── Source material ──

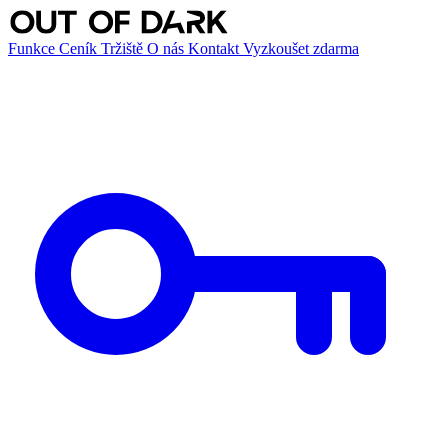
Funkce
Ceník
Tržiště
O nás
Kontakt
Vyzkoušet zdarma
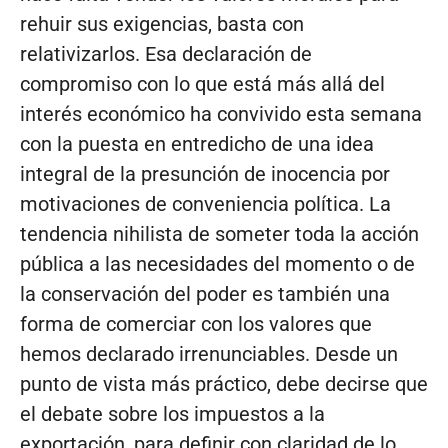
rehuir sus exigencias, basta con
relativizarlos. Esa declaración de
compromiso con lo que está más allá del
interés económico ha convivido esta semana
con la puesta en entredicho de una idea
integral de la presunción de inocencia por
motivaciones de conveniencia política. La
tendencia nihilista de someter toda la acción
pública a las necesidades del momento o de
la conservación del poder es también una
forma de comerciar con los valores que
hemos declarado irrenunciables. Desde un
punto de vista más práctico, debe decirse que
el debate sobre los impuestos a la
exportación, para definir con claridad de lo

───

Activity:
Print the line containing "tendencia nihilista de someter toda la acción", then every line after it through the last line of the records, each exactly as written; nothing else belongs in the answer.

Answer to this task:
tendencia nihilista de someter toda la acción
pública a las necesidades del momento o de
la conservación del poder es también una
forma de comerciar con los valores que
hemos declarado irrenunciables. Desde un
punto de vista más práctico, debe decirse que
el debate sobre los impuestos a la
exportación, para definir con claridad de lo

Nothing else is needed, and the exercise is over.